Perhaps the most serious, if largely unvoiced, complaint that Republicans have about Obama is that he's black.  They got that one right.  And that one might explain why Republicans like Joe "You Lie!" Wilson, Republican of South Carolina, feels free to scream epithets at the President during the State of the Union Address, or why this anonymous GOP leader could tell Obama that he couldn't even stand to look at him.

What gives these Republicans the self-permission to behave so incivilly?  What cause have they to be so rude, so personal?

Perhaps they believe their own lies.

Perhaps they believe that Obama really is a foreign-born Socialist/Communist/Marxist/Fascist/Hitler Admirer/Muslim who is hell-bent on destroying the Constitution.

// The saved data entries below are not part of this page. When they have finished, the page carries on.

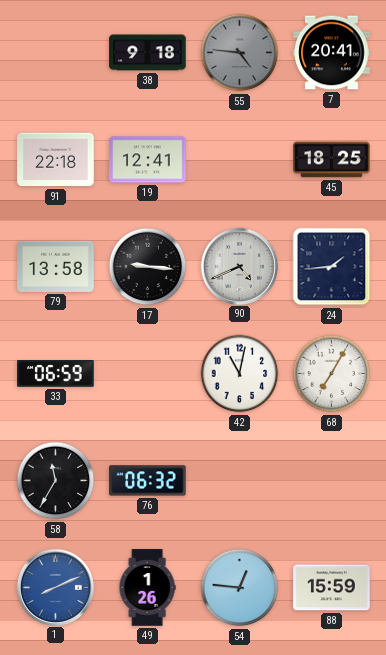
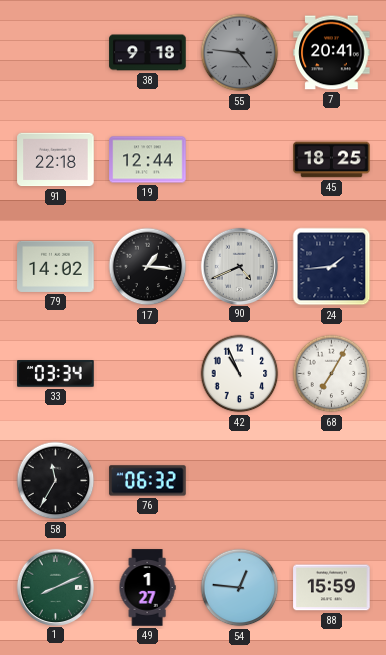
19: 12:41 -> 12:44
79: 13:58 -> 14:02
17: 9:16 -> 1:16
33: 06:59 -> 03:34
42: 11:02 -> 10:56
1 dial: blue -> green
49: 1:26 -> 1:27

Perhaps they believe these things despite all evidence to the contrary.

Perhaps they believe these things despite the fact that no one could simultaneously be all of the things they charge Obama with being--a condition that suggests, at a minimum, that these are just random insults, not informed by any real understanding of what the words mean (other than that they are bad).  They might as well have called him a nose-picker or a pornographer.

Perhaps it doesn't matter.  If they believe their own lies, they don't deserve a place in government because of the mental malfunction required to get to that point.  And if they feel entitled to be rude, they don't deserve a place in government because of the mental malfunction required to generate the narcissism necessary to feel that way.

And that is why they must never be placed in a position of authority, ever again.